Craps, Cards and Crappy Cards
Years ago, I became obsessed with craps. The table game kind…smartasses. It all started because I went to Las Vegas every year on a bar convention trip. One year, my brother-in-law and sister-in-law came with my wife and me. One evening, after a lavish dinner with the broads, B-I-L decided he wanted to go to the casino. I was a neophyte, never played craps before, and I watched him roll up $1500 in under half an hour. I was intrigued, to say the least. He seemed to know what he was doing, and it looked like easy money if you did. I bought a book on craps strategy, studied it meticulously, and applied it to my next visit.
I got cleaned out. Again and again.
I missed the big picture, as was made apparent to me several trips (and thousands of dollars) later. On that fateful day, I was rolling, and I went on a run, the sort you dream of, where you roll for 45 minutes before crapping out. It was so good that one of the other players tipped me $100 at the end. I made several hundred dollars betting the strategies I’d studied. Others around me made thousands. Tens of thousands. They bet every stupid proposition bet on the table, bets that gave the house double-figure odds advantages, and they scored way bigger than I did.

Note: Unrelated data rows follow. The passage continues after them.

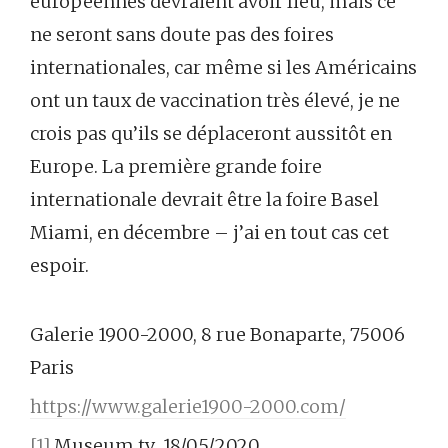
européennes devraient avoir lieu, mais ce
ne seront sans doute pas des foires
internationales, car même si les Américains
ont un taux de vaccination très élevé, je ne
crois pas qu’ils se déplaceront aussitôt en
Europe. La première grande foire
internationale devrait être la foire Basel
Miami, en décembre – j’ai en tout cas cet
espoir.
Galerie 1900-2000, 8 rue Bonaparte, 75006
Paris
https://www.galerie1900-2000.com/
[1]
Museum tv 18/05/2020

I reflected on my roll later and realized that my underwhelming outcome as compared to the others meant I had misread things. The many strategies and facts I studied obscured a much more basic truth that I missed: all strategies are meaningless unless your experience and the metrics behind the strategy match up. Craps odds are calculated based on one million plays, but people playing craps don’t play a million rolls. They play a few dozen, or maybe a hundred if they have a run like I did. What this means is that the odds are irrelevant to the player. That’s right, odds are meaningless, and all the strategies based on odds are pointless. Where your rolls come out on the distribution in the million reps that goes into calculating odds is not dependent on math, it is dependent on luck. Catch a hot roller and you make money no matter what the odds are on the bets you place and no matter how recklessly you bet; catch a choppy table and you get cut to ribbons in minutes no matter how carefully you play to the odds.
Which brings me to the card-related point of this little screed about not letting the trees obscure the forest. In card investment terms, one of the most critical skills to develop is the ability to spot manias and trends. Like the surge in modern card prices from 2020-2022. The people who bought into modern product as it was surging were buying into the equivalent of a great craps run. They aren’t smarter than the rest of us (though they will shout out from every social media outlet that they are) they were chasing a roll. I know it is hard as hell to avoid it, but if you want to keep value in your card portfolio over the long term, if you want it to be a money-maker not a money pit, you must try to stay out of these trends, and if you go into them, have a clearly defined exit strategy and the discipline to implement it, or a huge loss tolerance. When there is a mania with rapidly surging prices, it is easy to look like a genius no matter how stupidly you buy because everything makes money when you sell and everything you have appreciates on paper. It is what happens when the table gets choppy that you need to understand.
Spotting when the table is going to turn choppy is the hard part. I wish I had an infallible formula for that, but I don’t. I do have some experience, though, and I am pretty good at figuring out how to separate the wheat from the chaff. My warning sign #1: if everybody is selling everyone else the same stuff, in quantity, in the same condition, with lots more still unopened, that is a bubble that will pop. We saw this in the 1990s with the rookie card craze, in the 2000s with insert cards, and even with basketball cards in the early pandemic when the Michael Jordan documentary series hit the air and lit a fire under that market (spoiler alert: I sold into it and am thrilled that I did). Look at whatnot and you will see hundreds of live streams a day, nearly all of which are selling recently-manufactured product in pack-fresh condition to buyers who are themselves trying to flip modern cards in their own streams. I’d hazard a guess that enough modern breakers and buyers are flippers that it affects prices pretty dramatically, as we saw in the way modern cards have plummeted over the last several months. When people are buying and selling the same cards to each other, it is time to pull the rip cord and get out, or stay out if you are not already in, because that little circle jerk will burn itself out faster than you can say “blue diamond cracked ice refractor”.
The good part is that when shiny crap is hot, vintage blue chip often is not, so the smart play is the contrarian one. As card prices skyrocketed from 2020-2022, lots of people went all-in with modern cards; I bought lots of vintage. Now the Mod Squad is bobsledding down the slope towards massive losses feeling a bit like a Christian Scientist with appendicitis, and vintage is surging.
The mania is what you don’t buy into; we will discuss assessing what to buy in future columns.